[Stored data entries]
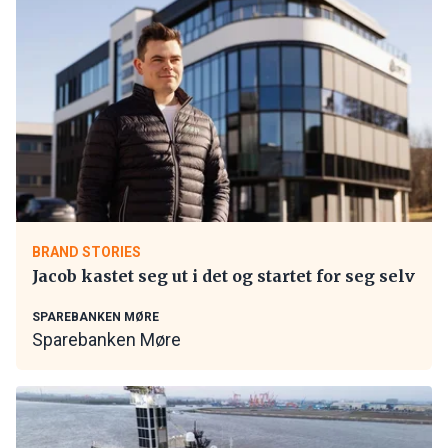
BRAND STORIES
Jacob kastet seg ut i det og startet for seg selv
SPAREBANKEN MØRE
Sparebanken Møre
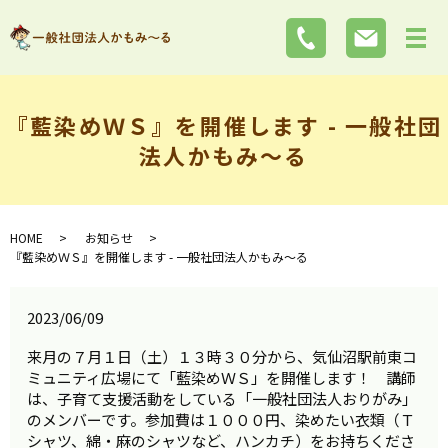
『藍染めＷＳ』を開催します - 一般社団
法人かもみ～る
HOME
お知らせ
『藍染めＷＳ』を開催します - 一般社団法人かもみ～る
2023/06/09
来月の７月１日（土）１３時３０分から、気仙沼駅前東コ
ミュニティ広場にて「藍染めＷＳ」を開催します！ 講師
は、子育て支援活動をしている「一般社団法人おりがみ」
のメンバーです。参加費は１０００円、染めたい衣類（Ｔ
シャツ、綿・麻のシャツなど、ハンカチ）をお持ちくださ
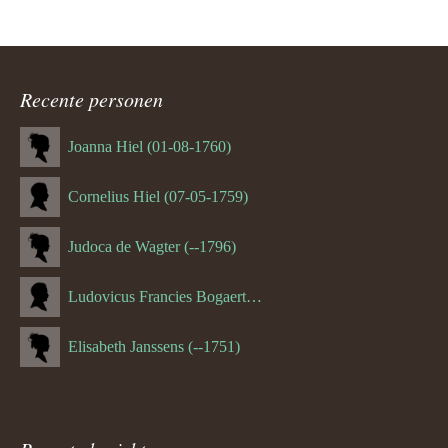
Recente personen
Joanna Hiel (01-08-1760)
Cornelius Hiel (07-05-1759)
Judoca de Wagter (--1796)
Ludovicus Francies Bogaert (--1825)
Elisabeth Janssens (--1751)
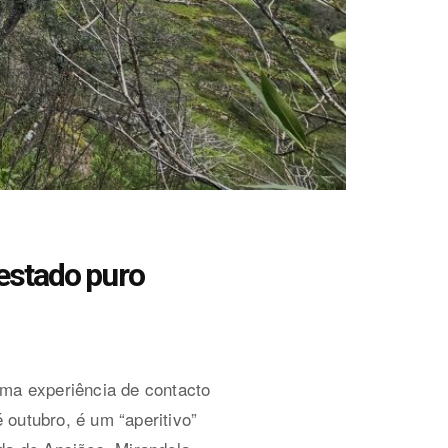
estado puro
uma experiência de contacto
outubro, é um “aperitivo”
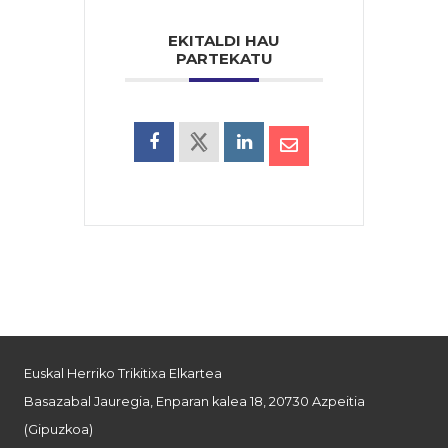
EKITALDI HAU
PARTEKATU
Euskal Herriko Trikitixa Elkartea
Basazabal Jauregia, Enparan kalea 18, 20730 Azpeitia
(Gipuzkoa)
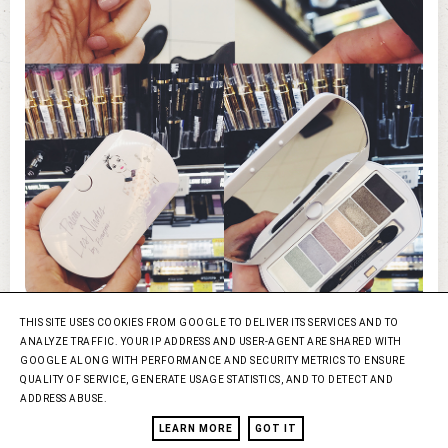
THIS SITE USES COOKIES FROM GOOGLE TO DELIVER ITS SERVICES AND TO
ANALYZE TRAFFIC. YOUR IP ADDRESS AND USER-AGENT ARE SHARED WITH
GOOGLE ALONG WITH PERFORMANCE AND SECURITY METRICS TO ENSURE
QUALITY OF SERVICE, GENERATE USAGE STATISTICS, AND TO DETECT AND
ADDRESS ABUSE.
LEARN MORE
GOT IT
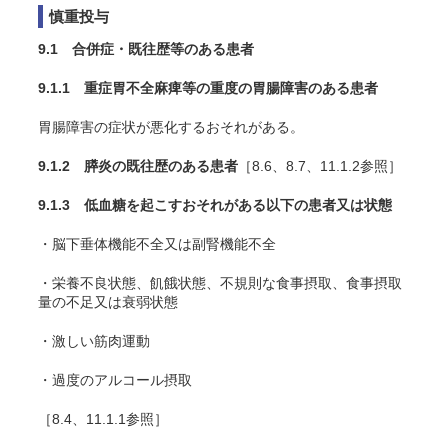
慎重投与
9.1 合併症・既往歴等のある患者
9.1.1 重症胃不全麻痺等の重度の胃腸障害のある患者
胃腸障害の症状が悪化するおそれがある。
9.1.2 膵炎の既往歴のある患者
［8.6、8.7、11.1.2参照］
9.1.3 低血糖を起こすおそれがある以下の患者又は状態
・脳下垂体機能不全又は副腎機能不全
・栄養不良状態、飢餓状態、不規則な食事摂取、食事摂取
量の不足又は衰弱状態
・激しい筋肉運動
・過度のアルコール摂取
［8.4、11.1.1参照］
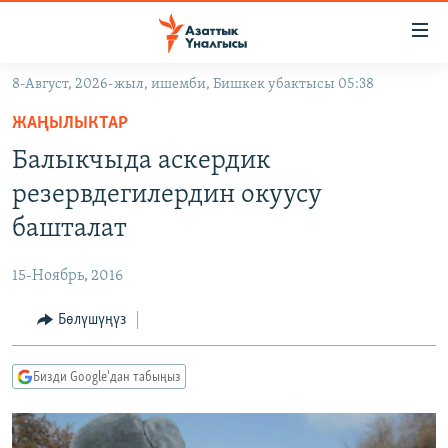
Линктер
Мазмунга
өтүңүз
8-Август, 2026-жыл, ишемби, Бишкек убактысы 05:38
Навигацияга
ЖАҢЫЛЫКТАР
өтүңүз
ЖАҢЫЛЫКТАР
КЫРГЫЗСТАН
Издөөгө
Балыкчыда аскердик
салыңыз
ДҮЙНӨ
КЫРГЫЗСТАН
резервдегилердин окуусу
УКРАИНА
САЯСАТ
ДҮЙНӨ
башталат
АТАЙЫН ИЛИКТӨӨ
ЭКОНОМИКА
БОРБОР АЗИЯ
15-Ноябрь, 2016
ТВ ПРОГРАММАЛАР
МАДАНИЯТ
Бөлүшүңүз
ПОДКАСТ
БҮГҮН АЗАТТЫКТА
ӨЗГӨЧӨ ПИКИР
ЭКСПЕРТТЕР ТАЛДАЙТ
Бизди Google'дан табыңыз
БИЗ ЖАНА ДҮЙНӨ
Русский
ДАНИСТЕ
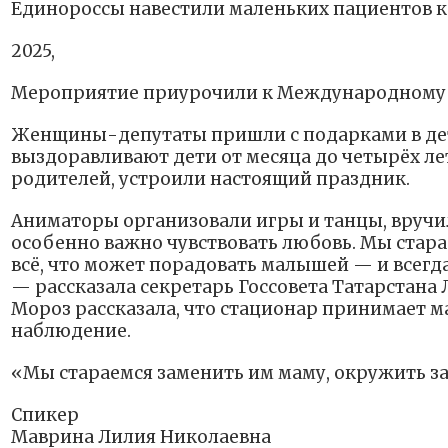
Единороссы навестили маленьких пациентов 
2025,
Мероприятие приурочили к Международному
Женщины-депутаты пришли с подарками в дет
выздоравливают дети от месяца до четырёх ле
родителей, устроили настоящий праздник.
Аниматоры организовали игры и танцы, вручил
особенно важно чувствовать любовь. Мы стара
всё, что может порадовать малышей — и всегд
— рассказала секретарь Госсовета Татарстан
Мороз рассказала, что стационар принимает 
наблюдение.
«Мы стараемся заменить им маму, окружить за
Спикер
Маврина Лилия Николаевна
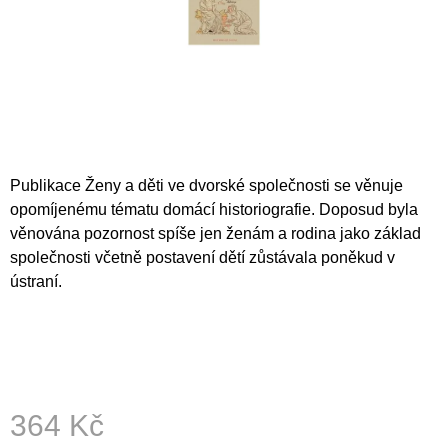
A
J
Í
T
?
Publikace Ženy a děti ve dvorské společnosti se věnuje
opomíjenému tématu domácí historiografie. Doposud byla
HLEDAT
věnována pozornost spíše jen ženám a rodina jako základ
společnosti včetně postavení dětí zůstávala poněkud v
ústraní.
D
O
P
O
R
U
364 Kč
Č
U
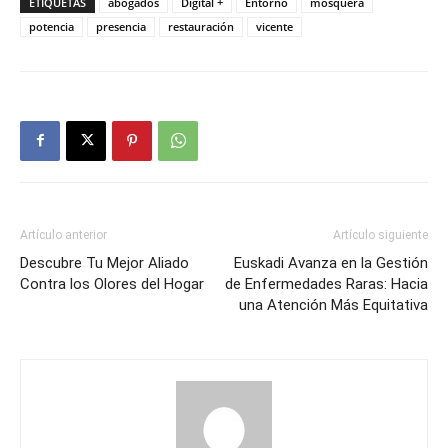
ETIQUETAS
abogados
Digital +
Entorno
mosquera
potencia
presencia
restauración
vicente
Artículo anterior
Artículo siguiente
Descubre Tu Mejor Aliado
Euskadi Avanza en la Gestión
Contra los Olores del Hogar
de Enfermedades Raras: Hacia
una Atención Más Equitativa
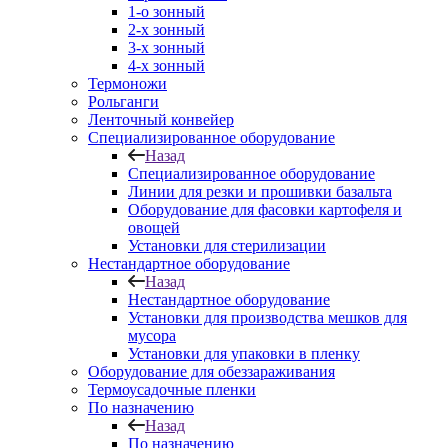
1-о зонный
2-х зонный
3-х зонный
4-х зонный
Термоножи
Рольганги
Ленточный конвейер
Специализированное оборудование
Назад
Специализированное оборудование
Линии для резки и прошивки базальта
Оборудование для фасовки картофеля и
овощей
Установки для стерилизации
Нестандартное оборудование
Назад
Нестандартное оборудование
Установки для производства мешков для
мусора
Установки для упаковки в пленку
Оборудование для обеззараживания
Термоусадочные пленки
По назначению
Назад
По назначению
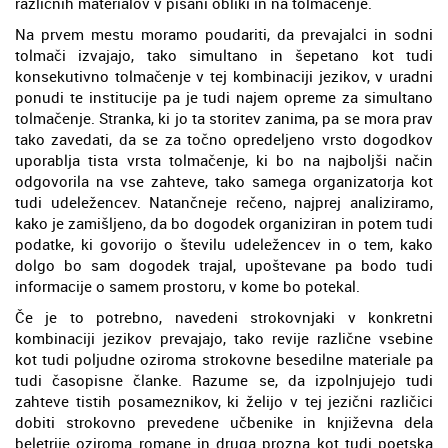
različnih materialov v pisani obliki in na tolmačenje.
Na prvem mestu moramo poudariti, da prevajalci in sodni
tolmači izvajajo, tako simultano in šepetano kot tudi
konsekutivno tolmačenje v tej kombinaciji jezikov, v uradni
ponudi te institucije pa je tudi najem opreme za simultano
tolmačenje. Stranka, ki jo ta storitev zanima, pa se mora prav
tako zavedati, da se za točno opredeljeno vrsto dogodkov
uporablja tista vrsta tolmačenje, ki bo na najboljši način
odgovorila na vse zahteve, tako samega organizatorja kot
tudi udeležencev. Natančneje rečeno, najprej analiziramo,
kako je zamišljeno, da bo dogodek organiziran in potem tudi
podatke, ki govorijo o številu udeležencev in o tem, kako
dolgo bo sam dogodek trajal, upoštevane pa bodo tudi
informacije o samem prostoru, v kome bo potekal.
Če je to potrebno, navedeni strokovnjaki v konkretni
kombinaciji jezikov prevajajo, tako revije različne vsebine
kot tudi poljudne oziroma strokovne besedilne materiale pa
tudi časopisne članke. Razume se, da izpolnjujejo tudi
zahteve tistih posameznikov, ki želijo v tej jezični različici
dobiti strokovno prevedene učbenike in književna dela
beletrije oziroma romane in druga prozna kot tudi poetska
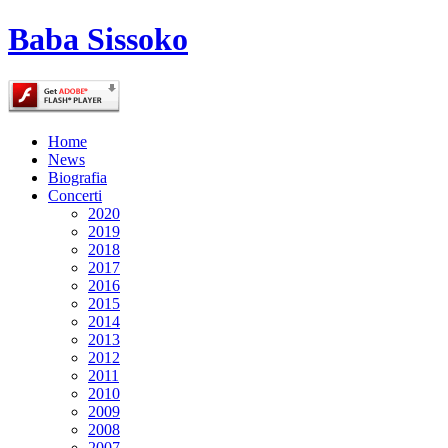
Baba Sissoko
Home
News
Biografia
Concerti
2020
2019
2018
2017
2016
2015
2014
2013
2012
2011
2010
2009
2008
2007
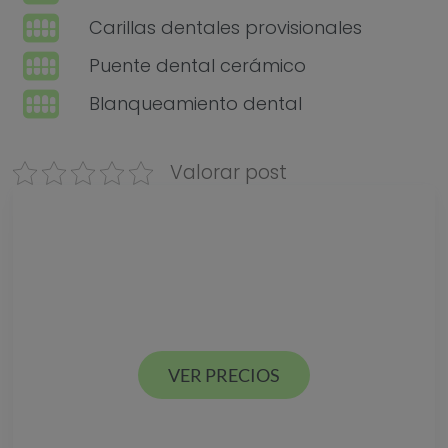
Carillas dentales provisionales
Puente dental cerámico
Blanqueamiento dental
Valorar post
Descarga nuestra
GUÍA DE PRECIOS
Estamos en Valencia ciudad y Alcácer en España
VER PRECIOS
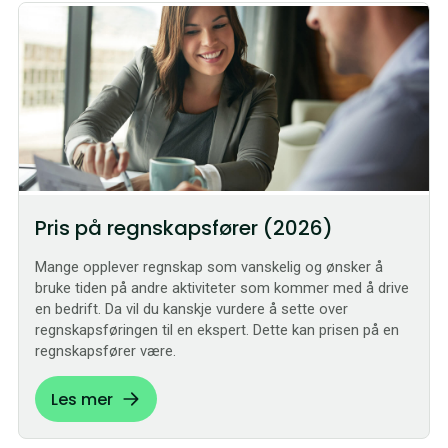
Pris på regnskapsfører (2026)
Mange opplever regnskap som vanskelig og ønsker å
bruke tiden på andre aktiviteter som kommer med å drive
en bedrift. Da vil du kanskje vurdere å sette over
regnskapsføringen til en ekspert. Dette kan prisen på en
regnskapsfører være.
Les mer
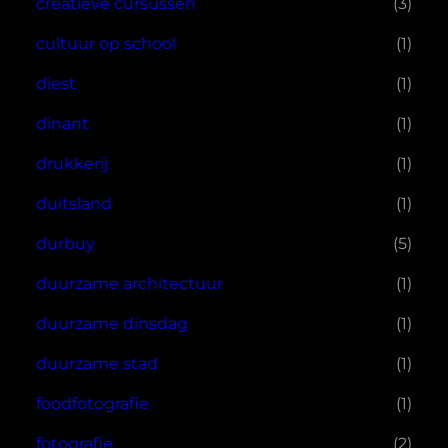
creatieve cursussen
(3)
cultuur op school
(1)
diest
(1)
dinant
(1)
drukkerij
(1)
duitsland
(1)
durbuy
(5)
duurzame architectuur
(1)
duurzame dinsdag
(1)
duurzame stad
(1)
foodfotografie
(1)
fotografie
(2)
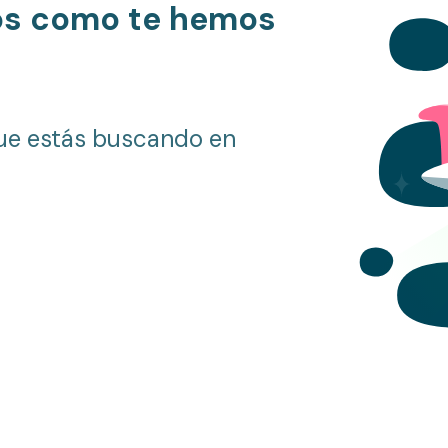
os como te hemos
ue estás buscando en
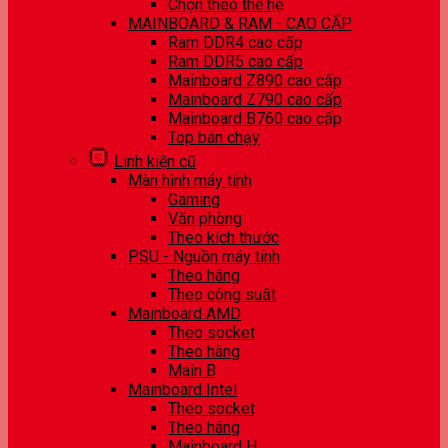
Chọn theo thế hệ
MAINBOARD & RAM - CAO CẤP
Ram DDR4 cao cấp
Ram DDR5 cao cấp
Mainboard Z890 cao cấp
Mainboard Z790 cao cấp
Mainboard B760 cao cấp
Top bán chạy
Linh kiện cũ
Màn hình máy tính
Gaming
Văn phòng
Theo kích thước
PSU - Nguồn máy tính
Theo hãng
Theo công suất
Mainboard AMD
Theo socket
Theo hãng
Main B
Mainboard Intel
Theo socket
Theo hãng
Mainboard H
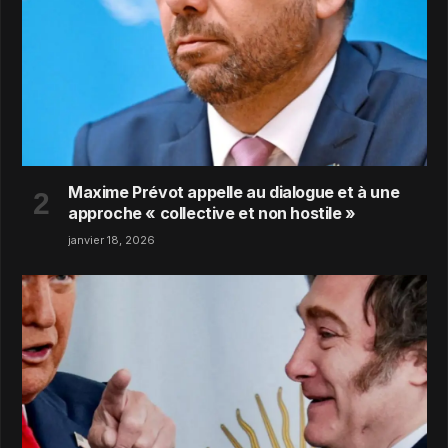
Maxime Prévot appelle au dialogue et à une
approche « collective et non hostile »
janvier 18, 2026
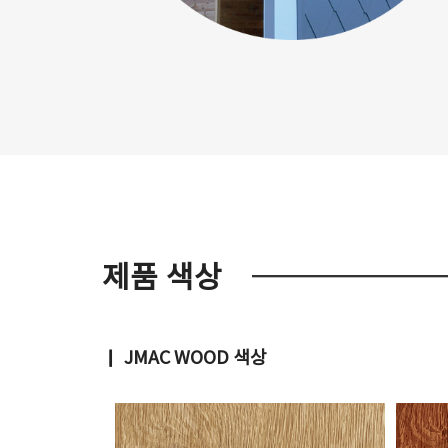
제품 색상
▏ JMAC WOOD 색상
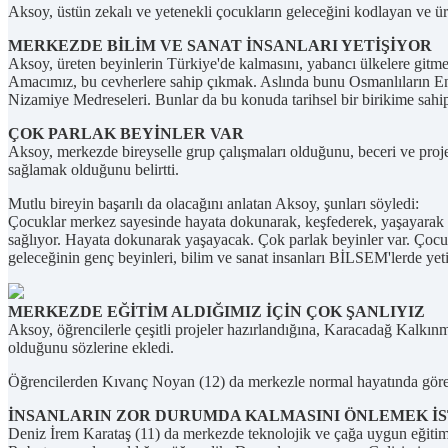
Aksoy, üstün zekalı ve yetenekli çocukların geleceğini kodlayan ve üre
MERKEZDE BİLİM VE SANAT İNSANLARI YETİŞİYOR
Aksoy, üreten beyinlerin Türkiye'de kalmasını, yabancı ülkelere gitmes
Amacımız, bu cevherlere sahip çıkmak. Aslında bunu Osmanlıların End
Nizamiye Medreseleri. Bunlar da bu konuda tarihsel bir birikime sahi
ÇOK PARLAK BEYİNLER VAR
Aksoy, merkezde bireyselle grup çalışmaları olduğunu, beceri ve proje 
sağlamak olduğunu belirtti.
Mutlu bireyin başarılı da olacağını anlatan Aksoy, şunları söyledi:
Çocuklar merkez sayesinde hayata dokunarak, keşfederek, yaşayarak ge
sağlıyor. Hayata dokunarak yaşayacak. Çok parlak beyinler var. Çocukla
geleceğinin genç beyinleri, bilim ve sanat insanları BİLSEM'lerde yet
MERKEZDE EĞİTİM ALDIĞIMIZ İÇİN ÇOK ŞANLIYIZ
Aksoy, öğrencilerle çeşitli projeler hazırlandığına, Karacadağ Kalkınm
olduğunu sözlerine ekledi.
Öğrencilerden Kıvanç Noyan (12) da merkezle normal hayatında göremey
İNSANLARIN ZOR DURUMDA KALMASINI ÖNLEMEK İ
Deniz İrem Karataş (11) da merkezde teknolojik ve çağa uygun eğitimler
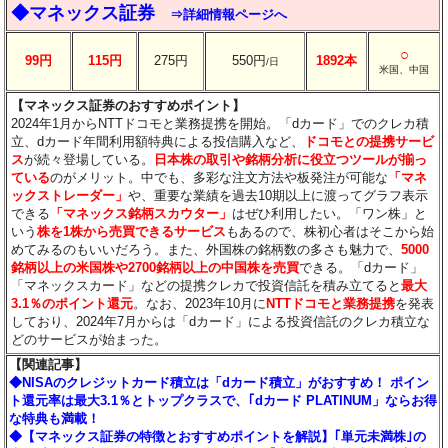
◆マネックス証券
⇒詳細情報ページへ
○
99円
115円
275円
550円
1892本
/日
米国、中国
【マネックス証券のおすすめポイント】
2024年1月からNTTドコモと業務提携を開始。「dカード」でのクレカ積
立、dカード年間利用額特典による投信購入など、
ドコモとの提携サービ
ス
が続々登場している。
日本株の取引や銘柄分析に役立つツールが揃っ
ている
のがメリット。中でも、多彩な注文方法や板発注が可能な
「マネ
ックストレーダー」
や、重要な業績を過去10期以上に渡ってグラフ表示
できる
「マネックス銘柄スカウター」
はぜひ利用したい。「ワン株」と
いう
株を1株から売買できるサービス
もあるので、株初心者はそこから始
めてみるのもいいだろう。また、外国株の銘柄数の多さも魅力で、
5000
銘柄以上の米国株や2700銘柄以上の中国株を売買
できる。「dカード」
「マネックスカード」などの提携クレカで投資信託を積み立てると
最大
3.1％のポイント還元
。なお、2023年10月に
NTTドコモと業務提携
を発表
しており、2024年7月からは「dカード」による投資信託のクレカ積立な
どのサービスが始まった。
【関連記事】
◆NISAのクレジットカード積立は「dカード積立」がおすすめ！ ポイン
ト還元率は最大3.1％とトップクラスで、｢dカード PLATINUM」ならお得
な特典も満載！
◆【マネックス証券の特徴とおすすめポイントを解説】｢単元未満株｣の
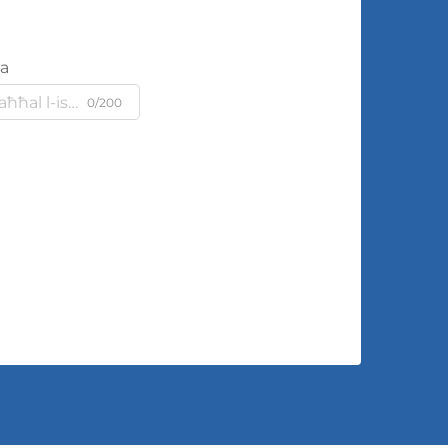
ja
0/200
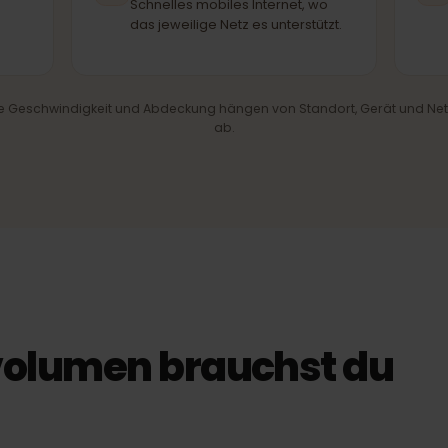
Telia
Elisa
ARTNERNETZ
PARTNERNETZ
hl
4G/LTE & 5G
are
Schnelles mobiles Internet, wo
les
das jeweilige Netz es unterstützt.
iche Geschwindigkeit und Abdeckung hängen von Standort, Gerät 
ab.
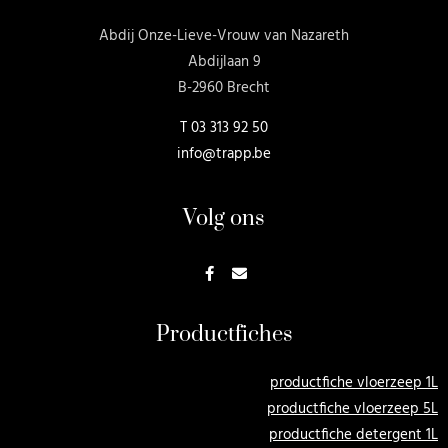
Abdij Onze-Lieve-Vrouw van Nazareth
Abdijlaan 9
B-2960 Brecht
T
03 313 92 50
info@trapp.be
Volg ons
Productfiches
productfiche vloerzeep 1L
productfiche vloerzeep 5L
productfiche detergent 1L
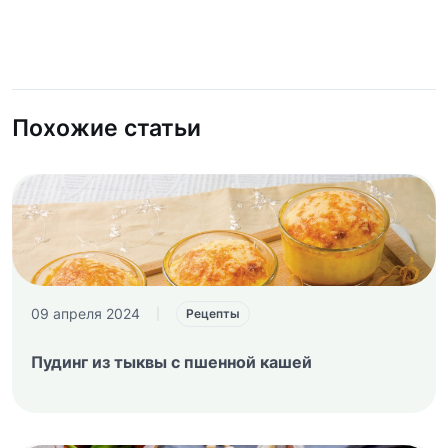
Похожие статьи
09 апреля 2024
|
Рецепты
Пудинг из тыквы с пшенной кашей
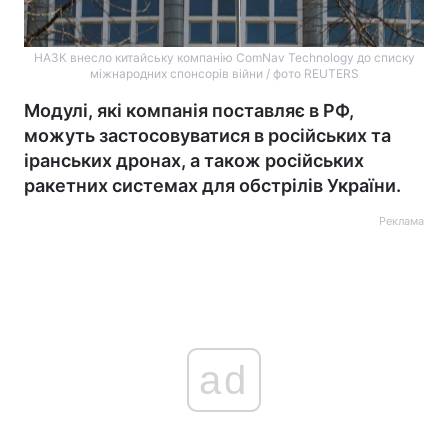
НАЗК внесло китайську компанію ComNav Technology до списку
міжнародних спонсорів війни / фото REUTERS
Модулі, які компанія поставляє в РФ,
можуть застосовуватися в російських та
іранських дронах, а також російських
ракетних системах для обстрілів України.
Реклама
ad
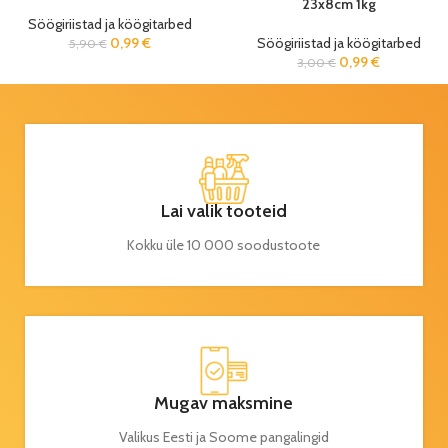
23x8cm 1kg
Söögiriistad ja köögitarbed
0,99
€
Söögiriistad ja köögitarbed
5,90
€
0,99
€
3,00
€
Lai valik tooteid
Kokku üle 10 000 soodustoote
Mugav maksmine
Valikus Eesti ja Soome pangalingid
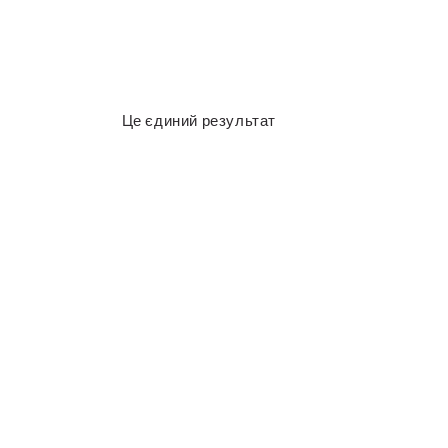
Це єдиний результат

> [WORK TO COMPLETE]:
With pictures omitted, reproduce exactly the lines from the line containing "можуть застосовуватися в російських та" through the end of the data above.

> [ANSWER TO THIS TASK]:
можуть застосовуватися в російських та
іранських дронах, а також російських
ракетних системах для обстрілів України.
Реклама
ad
23x8cm 1kg
Söögiriistad ja köögitarbed
0,99
€
Söögiriistad ja köögitarbed
5,90
€
0,99
€
3,00
€
Lai valik tooteid
Kokku üle 10 000 soodustoote
Mugav maksmine
Valikus Eesti ja Soome pangalingid
Це єдиний результат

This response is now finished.